Tony Perkins: ‘Allowing gay military couples leave to travel to where they can marry is discriminatory’

Illustrated rainbow pride flag on a white background.

Tony Perkins of the anti-gay Family Research Council, has voiced his disapproval at the Pentagon’s announcement that gay couples will be allowed leave to marry, if they live a certain distance from a state which legally recognises same-sex marriage.

The Defense Department made the announcement in August, that the leave of seven days for service members in the US, or ten days for members stationed abroad, will be available if they are more than a hundred miles from one of the thirteen states or the District of Columbia which currently allow equal marriage.

Perkins said in his radio broadcast, posted by Right Wing Watch, that the leave was “expensive and discriminatory”, towards straight soldiers.

He said: “For our troops, marriage is becoming the biggest battlefield.

“Thanks to the Pentagon, taxpayers are giving gay service members quite a wedding gift. According to the Defense Department, homosexual troops are getting some extra incentives to get hitched–including 10 days of bonus leave.

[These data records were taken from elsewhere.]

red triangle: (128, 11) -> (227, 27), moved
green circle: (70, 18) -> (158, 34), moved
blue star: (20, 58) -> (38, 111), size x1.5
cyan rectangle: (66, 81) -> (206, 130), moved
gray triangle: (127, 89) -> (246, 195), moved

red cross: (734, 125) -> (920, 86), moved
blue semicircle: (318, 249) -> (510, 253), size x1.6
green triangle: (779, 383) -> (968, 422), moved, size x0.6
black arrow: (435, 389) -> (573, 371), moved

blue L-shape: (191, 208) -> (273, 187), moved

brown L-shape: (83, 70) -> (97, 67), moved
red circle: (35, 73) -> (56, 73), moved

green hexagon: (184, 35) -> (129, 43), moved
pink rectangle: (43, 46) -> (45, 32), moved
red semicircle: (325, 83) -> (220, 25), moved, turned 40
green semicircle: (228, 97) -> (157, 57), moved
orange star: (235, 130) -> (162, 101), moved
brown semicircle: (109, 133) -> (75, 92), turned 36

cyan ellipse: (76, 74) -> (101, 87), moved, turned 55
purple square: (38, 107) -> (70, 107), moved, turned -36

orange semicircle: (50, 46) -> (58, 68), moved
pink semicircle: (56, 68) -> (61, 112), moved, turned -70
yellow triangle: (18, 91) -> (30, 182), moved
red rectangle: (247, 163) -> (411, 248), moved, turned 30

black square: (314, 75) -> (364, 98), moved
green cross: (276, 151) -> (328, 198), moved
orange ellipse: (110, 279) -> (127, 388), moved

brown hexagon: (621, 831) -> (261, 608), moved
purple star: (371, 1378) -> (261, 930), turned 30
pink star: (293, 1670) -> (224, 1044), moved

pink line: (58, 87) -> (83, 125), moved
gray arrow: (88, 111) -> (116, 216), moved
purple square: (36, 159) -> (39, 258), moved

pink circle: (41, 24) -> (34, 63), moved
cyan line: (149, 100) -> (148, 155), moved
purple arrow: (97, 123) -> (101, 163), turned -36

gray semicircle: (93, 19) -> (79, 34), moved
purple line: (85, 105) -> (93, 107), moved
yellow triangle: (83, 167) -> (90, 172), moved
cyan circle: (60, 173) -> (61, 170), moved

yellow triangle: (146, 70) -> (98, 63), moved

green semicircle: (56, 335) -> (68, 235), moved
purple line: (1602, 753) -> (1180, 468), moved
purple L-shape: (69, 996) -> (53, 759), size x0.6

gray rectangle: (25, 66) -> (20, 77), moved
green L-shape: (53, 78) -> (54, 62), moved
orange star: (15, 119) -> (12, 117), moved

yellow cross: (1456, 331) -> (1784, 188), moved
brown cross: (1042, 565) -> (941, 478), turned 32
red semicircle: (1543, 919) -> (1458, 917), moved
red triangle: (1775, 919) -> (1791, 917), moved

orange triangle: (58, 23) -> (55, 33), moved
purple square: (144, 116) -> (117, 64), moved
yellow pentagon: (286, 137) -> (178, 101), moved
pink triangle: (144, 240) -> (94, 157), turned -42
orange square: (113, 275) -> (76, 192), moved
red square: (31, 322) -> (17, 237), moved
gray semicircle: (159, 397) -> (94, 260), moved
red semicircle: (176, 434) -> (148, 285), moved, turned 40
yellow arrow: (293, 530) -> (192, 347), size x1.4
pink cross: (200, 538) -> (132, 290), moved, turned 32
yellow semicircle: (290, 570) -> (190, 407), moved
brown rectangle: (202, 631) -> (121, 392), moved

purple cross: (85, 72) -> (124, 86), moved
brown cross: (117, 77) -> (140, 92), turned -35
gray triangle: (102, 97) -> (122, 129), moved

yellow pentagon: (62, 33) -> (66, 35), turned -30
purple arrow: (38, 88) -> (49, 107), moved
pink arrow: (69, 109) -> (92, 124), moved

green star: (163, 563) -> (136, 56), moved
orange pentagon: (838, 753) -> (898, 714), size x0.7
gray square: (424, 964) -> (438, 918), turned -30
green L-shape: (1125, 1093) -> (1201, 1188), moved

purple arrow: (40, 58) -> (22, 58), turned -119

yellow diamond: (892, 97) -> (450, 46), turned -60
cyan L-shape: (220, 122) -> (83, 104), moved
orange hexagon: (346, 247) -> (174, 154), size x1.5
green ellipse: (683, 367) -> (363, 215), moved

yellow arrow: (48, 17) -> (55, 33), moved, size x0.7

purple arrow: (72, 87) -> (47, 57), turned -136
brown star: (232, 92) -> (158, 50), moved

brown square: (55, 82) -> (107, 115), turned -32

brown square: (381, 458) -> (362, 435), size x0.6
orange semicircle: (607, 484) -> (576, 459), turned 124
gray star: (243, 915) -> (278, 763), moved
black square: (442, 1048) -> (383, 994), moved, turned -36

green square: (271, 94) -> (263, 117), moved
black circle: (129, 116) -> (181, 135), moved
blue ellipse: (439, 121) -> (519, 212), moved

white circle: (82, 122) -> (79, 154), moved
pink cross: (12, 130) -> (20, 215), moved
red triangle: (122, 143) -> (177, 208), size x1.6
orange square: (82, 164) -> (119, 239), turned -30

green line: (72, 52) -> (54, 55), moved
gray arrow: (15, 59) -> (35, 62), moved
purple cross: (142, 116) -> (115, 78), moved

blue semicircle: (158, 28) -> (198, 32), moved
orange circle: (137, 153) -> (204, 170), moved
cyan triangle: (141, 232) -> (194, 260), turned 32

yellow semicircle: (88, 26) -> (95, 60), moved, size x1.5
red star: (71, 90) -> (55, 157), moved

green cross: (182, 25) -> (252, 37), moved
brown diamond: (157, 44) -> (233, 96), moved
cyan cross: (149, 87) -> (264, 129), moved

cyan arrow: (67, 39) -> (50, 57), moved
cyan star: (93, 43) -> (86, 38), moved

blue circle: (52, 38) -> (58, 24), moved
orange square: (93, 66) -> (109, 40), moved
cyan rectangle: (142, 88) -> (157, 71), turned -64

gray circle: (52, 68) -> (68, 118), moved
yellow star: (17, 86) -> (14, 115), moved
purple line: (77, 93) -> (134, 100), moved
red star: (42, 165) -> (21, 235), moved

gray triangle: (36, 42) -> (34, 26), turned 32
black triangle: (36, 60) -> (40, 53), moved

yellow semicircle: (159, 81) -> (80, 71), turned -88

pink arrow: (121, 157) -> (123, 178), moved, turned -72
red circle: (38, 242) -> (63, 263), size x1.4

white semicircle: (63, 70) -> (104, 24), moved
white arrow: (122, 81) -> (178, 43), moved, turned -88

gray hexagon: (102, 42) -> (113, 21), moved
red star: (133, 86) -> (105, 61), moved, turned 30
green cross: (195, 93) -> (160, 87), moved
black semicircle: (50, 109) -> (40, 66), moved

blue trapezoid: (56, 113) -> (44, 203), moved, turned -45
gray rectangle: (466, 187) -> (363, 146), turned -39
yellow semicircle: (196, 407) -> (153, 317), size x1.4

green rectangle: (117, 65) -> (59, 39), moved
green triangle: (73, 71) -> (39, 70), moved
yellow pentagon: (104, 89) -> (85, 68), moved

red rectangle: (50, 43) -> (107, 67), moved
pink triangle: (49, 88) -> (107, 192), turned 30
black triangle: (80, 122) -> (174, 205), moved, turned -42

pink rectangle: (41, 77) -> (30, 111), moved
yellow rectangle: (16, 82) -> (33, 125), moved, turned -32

The AP says gay and lesbian military members will get as many as two weeks of extra vacation time to travel to states that allow same-sex marriage.

“Meanwhile, the Defense Department says it ‘remains committed to ensuring that all men and women who service in the U.S. military… are treated fairly.’ If that were true, heterosexual couples would be getting the same benefits. See, this special, taxpayer-funded leave isn’t just expensive–it’s discriminatory. According to the Pentagon, heterosexual couples aren’t eligible. How’s that for equality? The administration says this perk ‘level[s] the playing field between opposite-sex and same-sex couples.’ But when it comes to extra vacation days, the only thing the military is taking leave of is their senses.”

Perkins earlier this year blamed the repeal of Don’t Ask Don’t Tell, the US military ban on openly gay people serving, for suicides in the armed forces.

Previously, at the start of the US Supreme Court hearings around two equal marriage cases, Perkins claimed that the court ruling in favour of equal marriage could lead to “revolution”.